Bank Sentral di Indonesia (BI) jelas bertanggung jawab mengatasi penyebab deflasi dari sisi
permintaan, dengan menggunakan kebijakan moneternya, baik secara langsung maupun
tidak langsung melalui mekanisme regulasi atau penetapan harga uang atau suku bunga
pasar yang berlaku (interest rate), yaitu dengan selalu menyesuaikan instrumen BI ratenya
sesuai kebutuhan likuiditas perekonomian.

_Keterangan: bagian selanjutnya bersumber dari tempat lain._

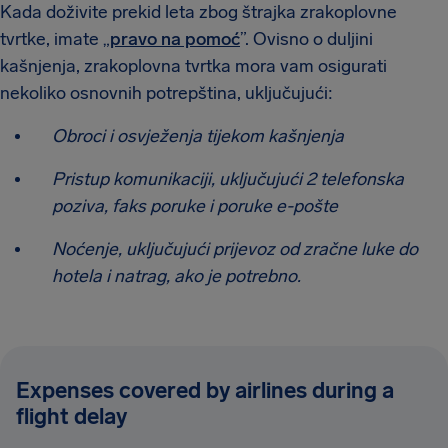
Kada doživite prekid leta zbog štrajka zrakoplovne
tvrtke, imate „
pravo na pomoć
”. Ovisno o duljini
kašnjenja, zrakoplovna tvrtka mora vam osigurati
nekoliko osnovnih potrepština, uključujući:
Obroci i osvježenja tijekom kašnjenja
Pristup komunikaciji, uključujući 2 telefonska
poziva, faks poruke i poruke e-pošte
Noćenje, uključujući prijevoz od zračne luke do
hotela i natrag, ako je potrebno.
Expenses covered by airlines during a
flight delay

Dari sisi mengatasi deflasi akibat faktor penawaran, sederhananya itu menjadi tanggung
jawab pemerintah, dengan berupaya mendorong meningkatkan kapasitas produktif dunia
usaha khususnya agar lebih efisien, diantaranya dengan menurunkan harga input produksi
utama seperti BBM (price administrated), serta melakukan kebijakan stimulus fiskal yang
efisien dan efektif.
Sedangkan dari sisi mengatasi deflasi dari faktor struktural, tampaknya persoalan utama
yang perlu diatasi pemerintah dan dunia usaha, utamanya persoalan kelancaran jalur
distribusi barang dan jasa antar daerah di wilayah kepulauan. Sedangkan untuk mengatasi
persoalan deflasi yang timbul akibat sulitnya aliran masuk barang input produktif khususnya,
maka pemerintah perlu mengatasinya dengan memberi kompensai atau keringanan
mekanisme, prosedur dan kewajiban-kewajiban impor atas kegiatan perdagangan dan
investasi luar negeri.
Akhirnya, deflasi atau slogan penurunan harga sebenarnya bukanlah suatu jualan politik
yang baik untuk memenangkan pemilu politik, karena itu akan berakibat kurang baik
terhadap apresiasi para pelaku ekonomi dan bisnis produktif utamanya. Sehingga yang
diperlukan adalah jualan politik dengan sloga ekonomi yang dapat meningkatkan
kemampuan atau daya beli dan produktivitas perekonomian rakyat kebanyakan khususnya.